Dons de médicaments aux sinistrés : Gare aux risques d’une mauvaise conservation
Alors que l’élan de solidarité envers les familles touchées par les incendies de forêt se poursuit, les professionnels de santé appellent à encadrer strictement la collecte, le transport, le stockage et la distribution des médicaments. Mal conservés ou distribués sans contrôle, ces produits peuvent perdre leur efficacité, voire présenter un risque pour les patients.
Contrairement aux autres aides humanitaires, les médicaments nécessitent des conditions particulières de conservation et de transport, notamment en raison de leur sensibilité à la chaleur, à l’humidité, à la fumée et aux variations de température.
Le conseiller en santé Fayçal Ouhadda recommande, dans une publication sur les réseaux sociaux, aux donateurs et aux associations de ne pas procéder directement à la distribution des médicaments. Il préconise de se rapprocher au préalable des structures de santé locales, notamment des hôpitaux, des établissements de santé de proximité, des associations spécialisées ou encore de la commission médicale du Croissant-Rouge algérien.
Cette coordination permet, explique-t-il, d’identifier les besoins réels des populations sinistrées et d’éviter l’accumulation de médicaments inutiles, les pénuries de produits essentiels ou encore les distributions inadaptées.
Selon Fayçal Ouhadda, le transport et le stockage constituent des étapes particulièrement sensibles dans la gestion des médicaments destinés aux sinistrés. Il rappelle que certains produits, à l’instar de l’insuline et de plusieurs vaccins, nécessitent impérativement le respect de la chaîne du froid. Leur acheminement doit ainsi s’effectuer dans des équipements adaptés, avec un contrôle régulier de la température.

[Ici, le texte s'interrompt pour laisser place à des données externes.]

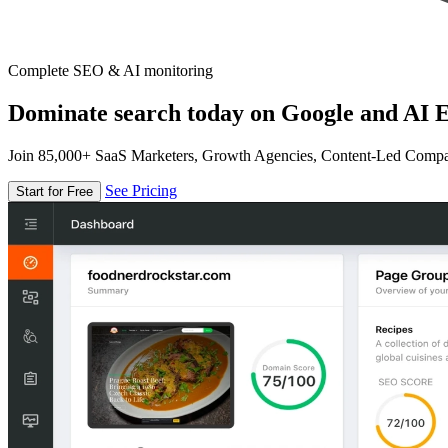
Complete SEO & AI monitoring
Dominate search today on Google and AI E
Join 85,000+ SaaS Marketers, Growth Agencies, Content-Led Comp
See Pricing
Start for Free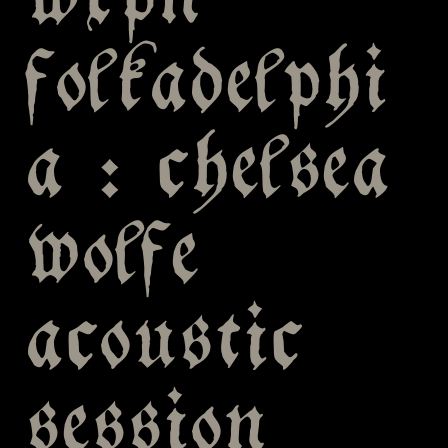
wxpn
folkadelphi
a : chelsea
wolfe
acoustic
session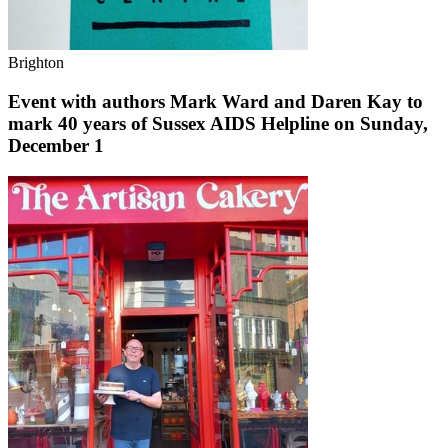
Brighton
Event with authors Mark Ward and Daren Kay to
mark 40 years of Sussex AIDS Helpline on Sunday,
December 1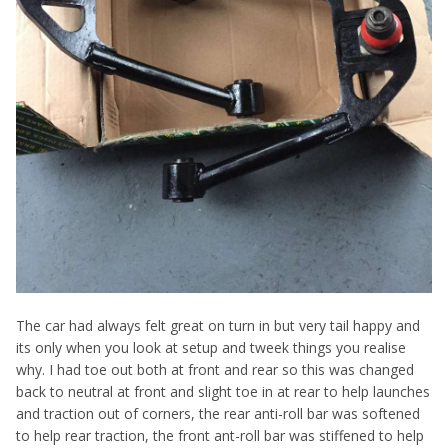
The car had always felt great on turn in but very tail happy and
its only when you look at setup and tweek things you realise
why. I had toe out both at front and rear so this was changed
back to neutral at front and slight toe in at rear to help launches
and traction out of corners, the rear anti-roll bar was softened
to help rear traction, the front ant-roll bar was stiffened to help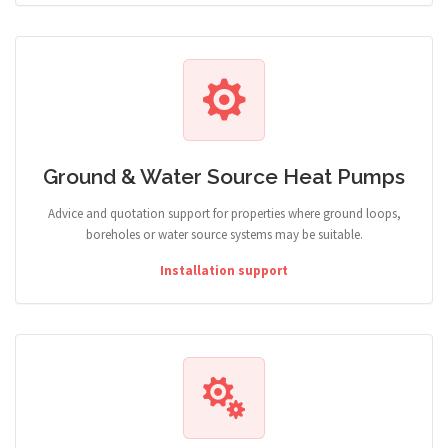
Ground & Water Source Heat Pumps
Advice and quotation support for properties where ground loops,
boreholes or water source systems may be suitable.
Installation support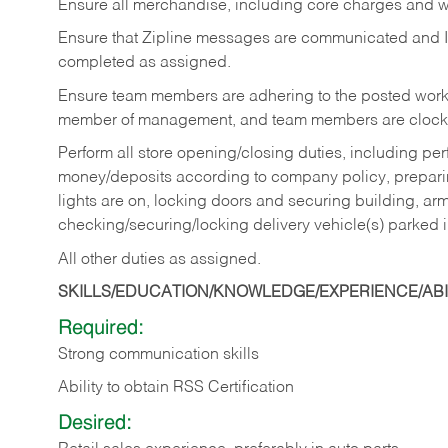
Ensure all merchandise, including core charges and wa
Ensure that Zipline messages are communicated and 
completed as assigned.
Ensure team members are adhering to the posted work
member of management, and team members are clockin
Perform all store opening/closing duties, including pe
money/deposits according to company policy, preparin
lights are on, locking doors and securing building, ar
checking/securing/locking delivery vehicle(s) parked 
All other duties as assigned.
SKILLS/EDUCATION/KNOWLEDGE/EXPERIENCE/ABIL
Required:
Strong communication skills
Ability to obtain RSS Certification
Desired: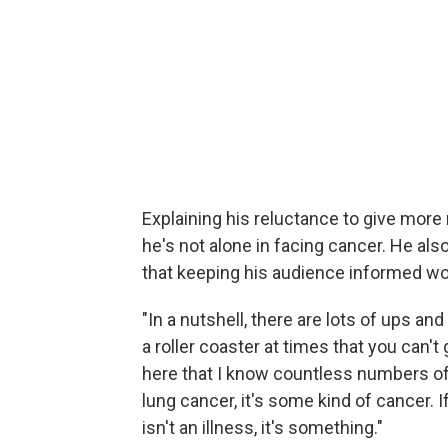
Explaining his reluctance to give more
he's not alone in facing cancer. He al
that keeping his audience informed wo
"In a nutshell, there are lots of ups and 
a roller coaster at times that you can't 
here that I know countless numbers of y
lung cancer, it's some kind of cancer. If 
isn't an illness, it's something."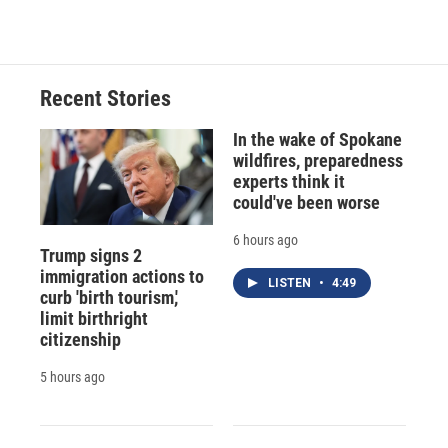
Recent Stories
In the wake of Spokane
wildfires, preparedness
experts think it
could've been worse
6 hours ago
Trump signs 2
immigration actions to
LISTEN
•
4:49
curb 'birth tourism,'
limit birthright
citizenship
5 hours ago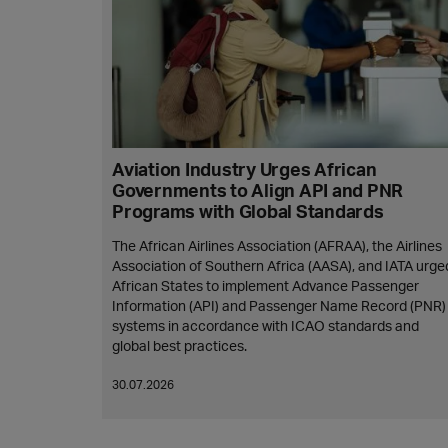
Aviation Industry Urges African
Governments to Align API and PNR
Programs with Global Standards
The African Airlines Association (AFRAA), the Airlines
Association of Southern Africa (AASA), and IATA urge
African States to implement Advance Passenger
Information (API) and Passenger Name Record (PNR)
systems in accordance with ICAO standards and
global best practices.
30.07.2026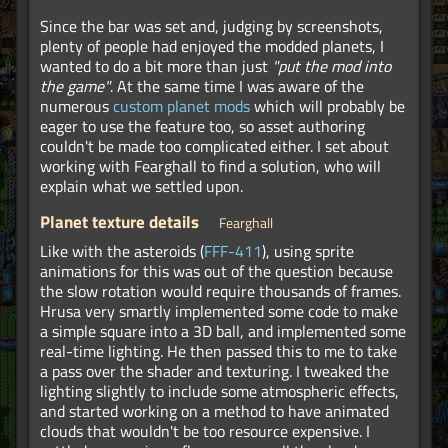
Since the bar was set and, judging by screenshots,
plenty of people had enjoyed the modded planets, I
wanted to do a bit more than just
"put the mod into
the game"
. At the same time I was aware of the
numerous
custom planet mods
which will probably be
eager to use the feature too, so asset authoring
couldn't be made too complicated either. I set about
working with Fearghall to find a solution, who will
explain what we settled upon.
Planet texture details
Fearghall
Like with the asteroids (
FFF-411
), using sprite
animations for this was out of the question because
the slow rotation would require thousands of frames.
Hrusa very smartly implemented some code to make
a simple square into a 3D ball, and implemented some
real-time lighting. He then passed this to me to take
a pass over the shader and texturing. I tweaked the
lighting slightly to include some atmospheric effects,
and started working on a method to have animated
clouds that wouldn't be too resource expensive. I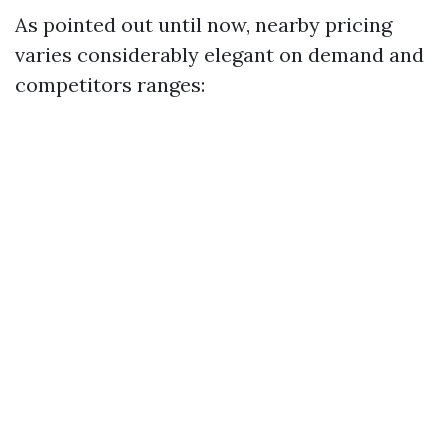
As pointed out until now, nearby pricing
varies considerably elegant on demand and
competitors ranges: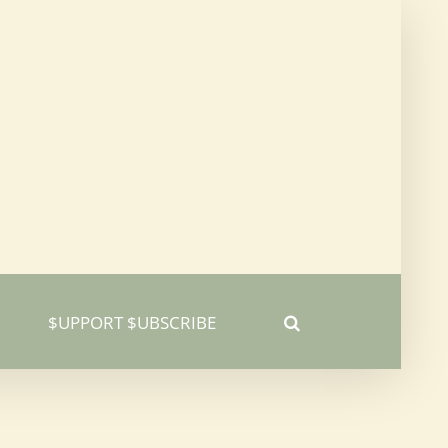
$UPPORT $UBSCRIBE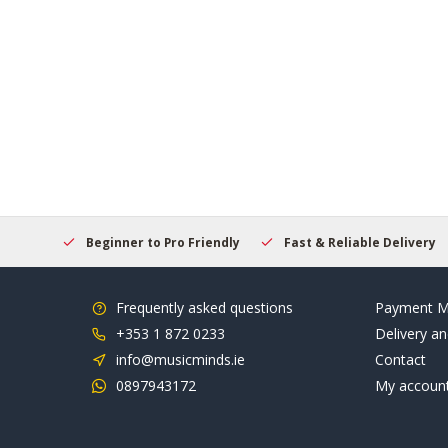
elcome
Beginner to Pro Friendly
Fast & Reliable Delivery
Frequently asked questions
Payment M
+353 1 872 0233
Delivery an
info@musicminds.ie
Contact
0897943172
My accoun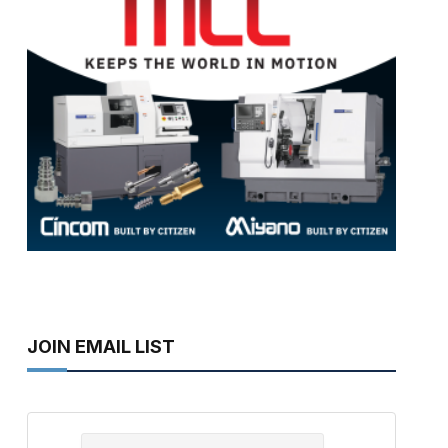
JOIN EMAIL LIST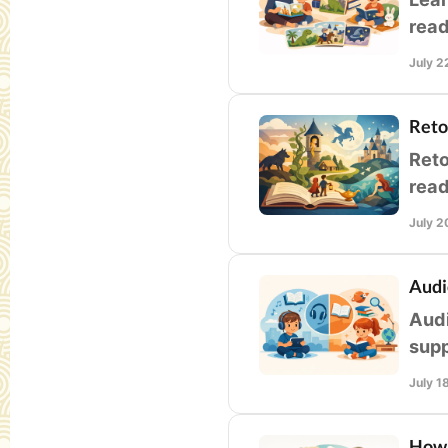
read
and 
July 2
Reto
Reto
read
clas
July 2
Audi
Audi
supp
and 
July 1
How 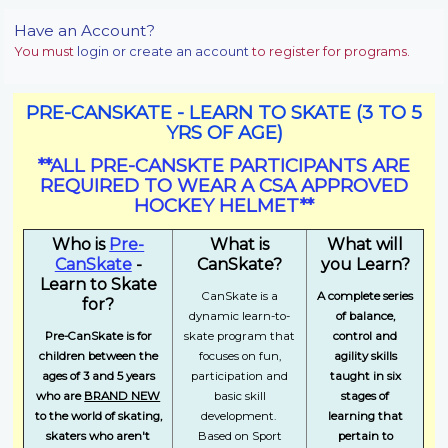
Have an Account?
You must
login or create an account
to register for programs.
PRE-CANSKATE - LEARN TO SKATE (3 TO 5
YRS OF AGE)
**ALL PRE-CANSKTE PARTICIPANTS ARE
REQUIRED TO WEAR A CSA APPROVED
HOCKEY HELMET**
Who is
Pre-
What is
What will
CanSkate
-
CanSkate?
you Learn?
Learn to Skate
CanSkate is a
A complete series
for?
dynamic learn-to-
of balance,
Pre-CanSkate is for
skate program that
control and
children between the
focuses on fun,
agility skills
ages of 3 and 5 years
participation and
taught in six
who are
BRAND NEW
basic skill
stages of
to the world of skating,
development.
learning that
skaters who aren't
Based on Sport
pertain to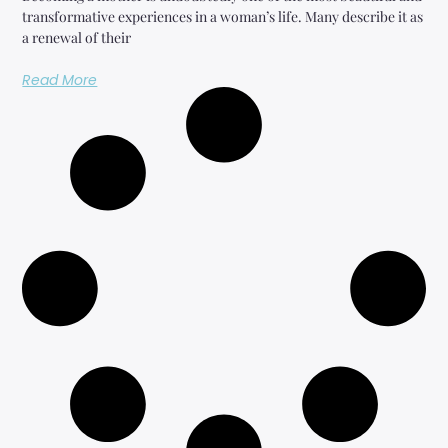
transformative experiences in a woman’s life. Many describe it as
a renewal of their
Read More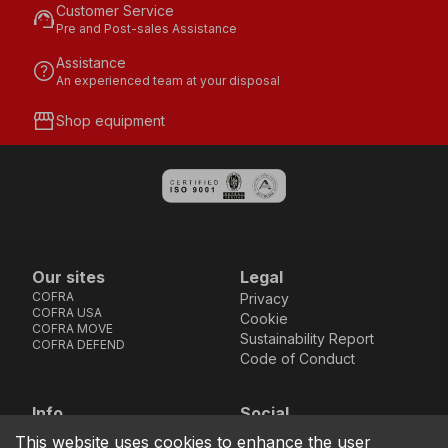
Customer Service
support_agent
Pre and Post-sales Assistance
Assistance
help
An experienced team at your disposal
storefront
Shop equipment
Our sites
Legal
COFRA
Privacy
COFRA USA
Cookie
COFRA MOVE
Sustainability Report
COFRA DEFEND
Code of Conduct
Info
Social
Via dell’Euro 53-57-59,
Facebook
Instagram
Youtube
LinkedIn
This website uses cookies to enhance the user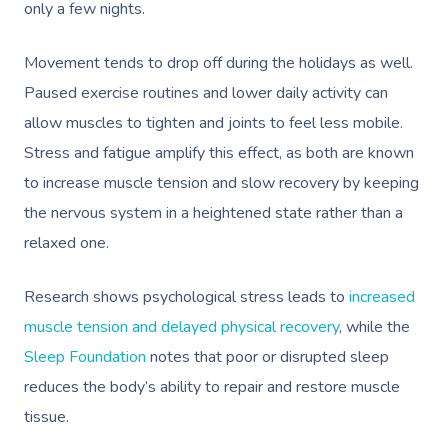
only a few nights.
Movement tends to drop off during the holidays as well.
Paused exercise routines and lower daily activity can
allow muscles to tighten and joints to feel less mobile.
Stress and fatigue amplify this effect, as both are known
to increase muscle tension and slow recovery by keeping
the nervous system in a heightened state rather than a
relaxed one.
Research shows psychological stress leads to
increased
muscle tension and delayed physical recovery
, while the
Sleep Foundation
notes that poor or disrupted sleep
reduces the body’s ability to repair and restore muscle
tissue.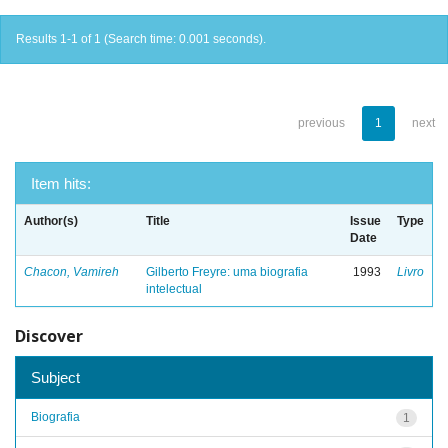
Results 1-1 of 1 (Search time: 0.001 seconds).
previous
1
next
Item hits:
Author(s)
Title
Issue
Type
Date
Chacon, Vamireh
Gilberto Freyre: uma biografia
1993
Livro
intelectual
Discover
Subject
Biografia
1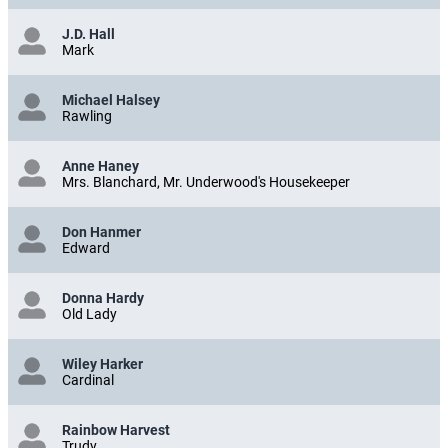
J.D. Hall
Mark
Michael Halsey
Rawling
Anne Haney
Mrs. Blanchard, Mr. Underwood's Housekeeper
Don Hanmer
Edward
Donna Hardy
Old Lady
Wiley Harker
Cardinal
Rainbow Harvest
Trudy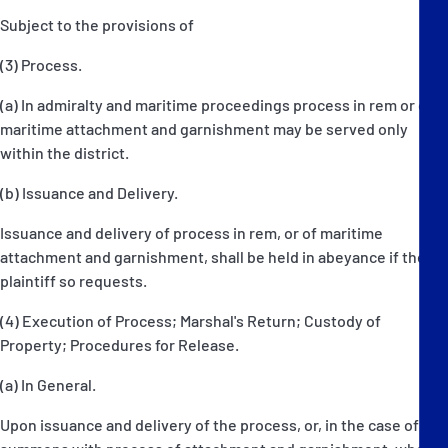
Subject to the provisions of
(3) Process.
(a) In admiralty and maritime proceedings process in rem or of
maritime attachment and garnishment may be served only
within the district.
(b) Issuance and Delivery.
Issuance and delivery of process in rem, or of maritime
attachment and garnishment, shall be held in abeyance if the
plaintiff so requests.
(4) Execution of Process; Marshal's Return; Custody of
Property; Procedures for Release.
(a) In General.
Upon issuance and delivery of the process, or, in the case of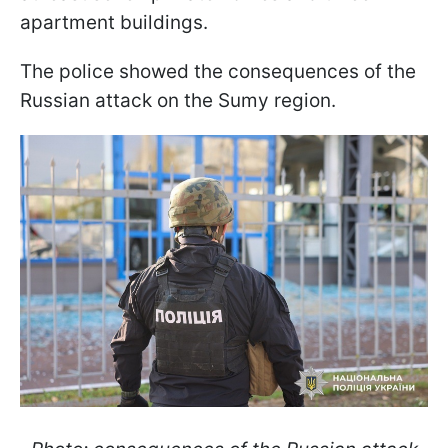
apartment buildings.
The police showed the consequences of the
Russian attack on the Sumy region.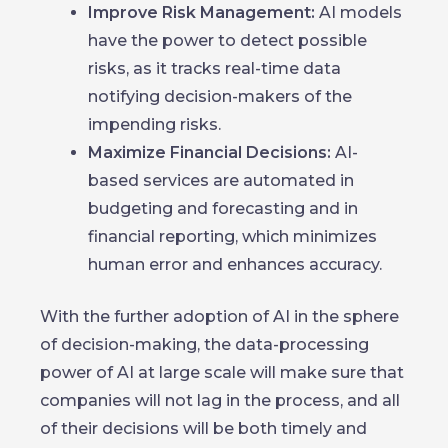
Improve Risk Management:
AI models
have the power to detect possible
risks, as it tracks real-time data
notifying decision-makers of the
impending risks.
Maximize Financial Decisions:
AI-
based services are automated in
budgeting and forecasting and in
financial reporting, which minimizes
human error and enhances accuracy.
With the further adoption of AI in the sphere
of decision-making, the data-processing
power of AI at large scale will make sure that
companies will not lag in the process, and all
of their decisions will be both timely and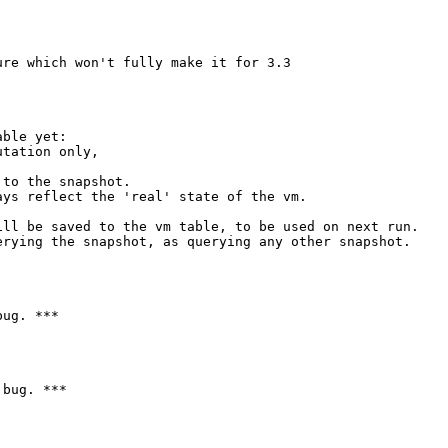
re which won't fully make it for 3.3

ble yet:

tation only,

to the snapshot.

ys reflect the 'real' state of the vm.

ll be saved to the vm table, to be used on next run.

rying the snapshot, as querying any other snapshot.

ug. ***

bug. ***
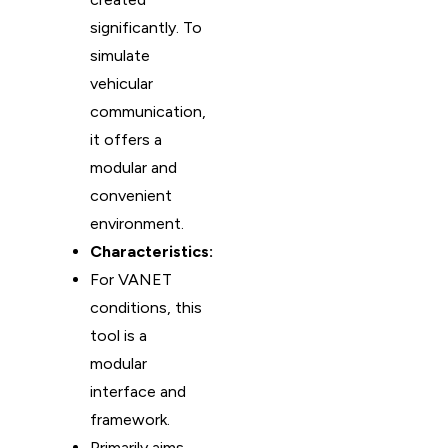
significantly. To
simulate
vehicular
communication,
it offers a
modular and
convenient
environment.
Characteristics:
For VANET
conditions, this
tool is a
modular
interface and
framework.
Primarily aims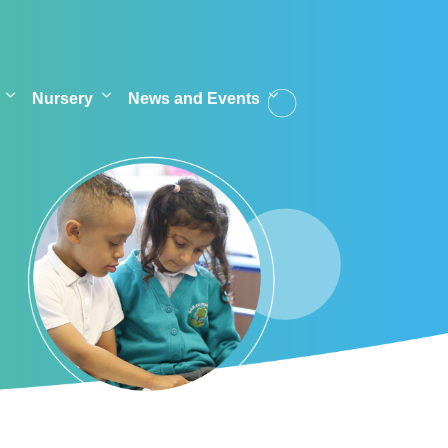
Nursery
News and Events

Le conseiller en santé souligne également que les médicaments habituellement conservés à température ambiante ne sont pas pour autant à l’abri des effets de la chaleur. Ils doivent être protégés des fortes températures et de l’exposition directe au soleil. « Laisser des médicaments durant de longues périodes dans des véhicules exposés à la chaleur peut altérer leurs propriétés », explique-t-il, insistant sur le strict respect des conditions de conservation indiquées par les fabricants.
Fayçal Ouhadda met, par ailleurs, en garde contre l’exposition à la fumée et aux cendres. Il recommande de transporter les médicaments dans des contenants hermétiquement fermés et de les conserver dans des espaces propres et sécurisés. Tout produit ayant été directement exposé au feu, à une chaleur excessive ou à la fumée doit, selon lui, être immédiatement isolé et ne doit pas être distribué.
Le professionnel insiste également sur l’importance d’écarter tout médicament dont la couleur, l’aspect ou l’emballage ont été modifiés. Un emballage fondu, déformé ou endommagé constitue un motif suffisant pour ne pas distribuer le produit.
La gestion des stocks doit, par ailleurs, obéir à des règles précises, notamment au principe « premier périmé, premier distribué ». Les quantités reçues et distribuées doivent être recensées afin d’assurer une meilleure traçabilité et d’éviter le gaspillage.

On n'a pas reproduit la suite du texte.